PostPosted: Thu Sep 05, 2013 11:32 am    Post subject: Reply with quote

mac wrote:
At 200 pounds, I have a North 11.8 Warp that I use on light days. It is actually harder to get on a plane than the 11.0 because it is hard to pump a sail that big efficiently unless you are a big, strong, fit pro. In marginal conditions, it will plane, but not go upwind or downwind very well. If that is what you want...


I am surprised that you notice much difference between the 11.0 and 11.8. Are they both Warps?

To give some additional info/perspective as to what I'm thinking. I can get a new (old stock) 11.0 VMG (2009) for $500 plus shipping. Not bad at all for a sail that size. I wouldn't even need a new boom since my 260 (Carbon) size boom would work.
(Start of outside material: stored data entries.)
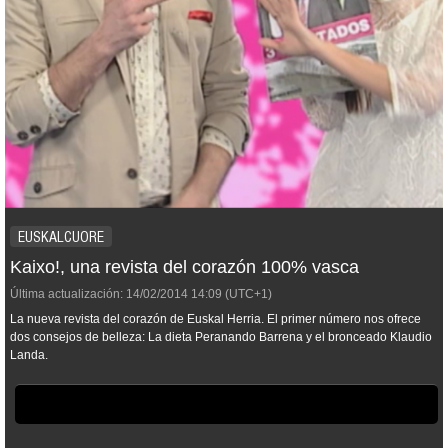
EUSKALCUORE
Kaixo!, una revista del corazón 100% vasca
Última actualización:
14/02/2014
14:09
(UTC+1)
La nueva revista del corazón de Euskal Herria. El primer número nos ofrece
dos consejos de belleza: La dieta Peranando Barrena y el bronceado Klaudio
Landa.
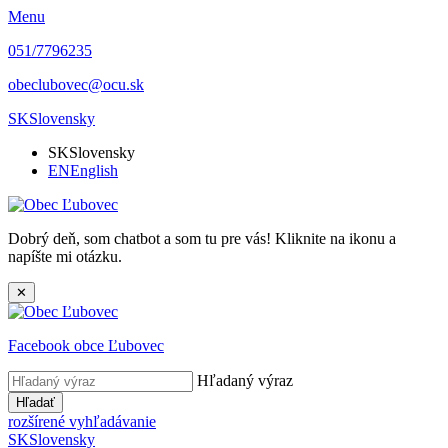
Menu
051/7796235
obeclubovec@ocu.sk
SK
Slovensky
SK
Slovensky
EN
English
Dobrý deň, som chatbot a som tu pre vás! Kliknite na ikonu a
napíšte mi otázku.
✕
Facebook obce Ľubovec
Hľadaný výraz
Hľadať
rozšírené vyhľadávanie
SK
Slovensky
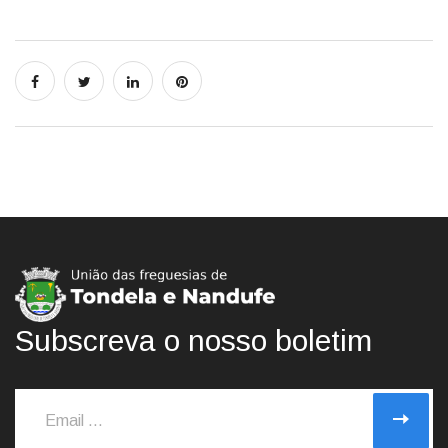
Subscreva o nosso boletim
Not many sails that size available (none really) that would work with that size boom. That is one less piece of equipment I have to lug and store. I can get a new 11.9 VMG (2009) for $650 plus another $250 for a Chinook aluminum 225-287 boom plus shipping. The other option is a new 11.0 RapidFire (2008) for $400, but that would also require the Chinook boom. I also found a 2010 Maui Sails Titan 11.0 for $350, but would also require a larger boom. I have a 550 mast already.

These are good prices and these items won't always be available. Once they are gone, my choices go down and costs go up considerably unless I get really lucky in the used market. Most older sails require giant 290 booms or larger and they are just not available or cheap.

I think my best bet is the 11.0 VMG, but I may not gain any early planing, and possibly lose some. I would gain control when it gets windier and that will allow me to not have to re-rig as early. I would also gain some top end. It of course, weighs more, is difficult to water start/uphaul and a little more time rigging.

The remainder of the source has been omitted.